できない私のいいわけ。
はじめて目の前でタロットカードを引いてくれたひとが
「稼げるのに稼げないふりしてるよね」
と言った。
それを指摘したひとはいなかったので驚いた。
私はずっと稼ぎ方がわからない、働けど働けど我が暮らしギリギリ・・・
という生活でなんとか首の皮一枚でやってきた。
やれてきてしまった。
大きく稼いだことは一度もない。
行き当たりばったりで仕事を選んでいたせいもある。
最近、真面目に占い師の活動を始めて、無償では25年やってきていて、有料でも自分にニーズがあると知って、これを時間管理して精度を上げていけば稼ぎになる、と脳内で理解できた。

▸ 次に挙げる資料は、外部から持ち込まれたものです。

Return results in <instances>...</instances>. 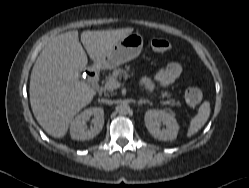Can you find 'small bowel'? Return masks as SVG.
Here are the masks:
<instances>
[{
    "mask_svg": "<svg viewBox=\"0 0 249 188\" xmlns=\"http://www.w3.org/2000/svg\"><path fill=\"white\" fill-rule=\"evenodd\" d=\"M182 72V67L177 62H170L162 67L154 77H143L141 84L144 89L153 93L156 87L165 88L179 78Z\"/></svg>",
    "mask_w": 249,
    "mask_h": 188,
    "instance_id": "obj_1",
    "label": "small bowel"
}]
</instances>
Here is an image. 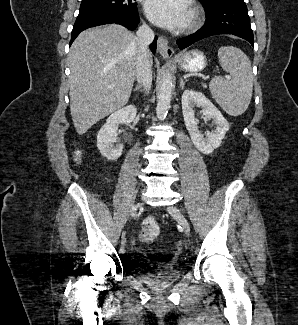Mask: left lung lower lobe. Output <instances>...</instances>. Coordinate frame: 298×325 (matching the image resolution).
<instances>
[{
	"label": "left lung lower lobe",
	"mask_w": 298,
	"mask_h": 325,
	"mask_svg": "<svg viewBox=\"0 0 298 325\" xmlns=\"http://www.w3.org/2000/svg\"><path fill=\"white\" fill-rule=\"evenodd\" d=\"M232 34L254 45L247 6L244 0H226L209 9L204 26L196 33L177 40L182 50L191 44L213 35Z\"/></svg>",
	"instance_id": "1"
}]
</instances>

ただ、それをする気持ちにならなくて一旦休止することにした。
宣伝をして、知名度を上げて、件数を増やし、収益を上げる。
想像しただけで充分だった。
より早く、よりたくさん、ということが私の意に沿わないのかもしれない。
そして、より多く稼ぐことに対して言い知れない不安もある。
主婦のパートくらいがちょうどいい、自分はいつもそう思っていた。
すると別のヒーラーの方には
「自分で範囲を限定しないほうがいい」
と言われた。
その線を越えると何になってしまうのか私は考えたくなかった。
「幼い頃、家庭で人形みたいにかわいがられませんでしたか?」
と占星術のセッションで聞かれたことがある。
人格を尊重する、の対義語みたいなもので、ただかわいがるという意味では母と姉からそのように扱われていた一面もある。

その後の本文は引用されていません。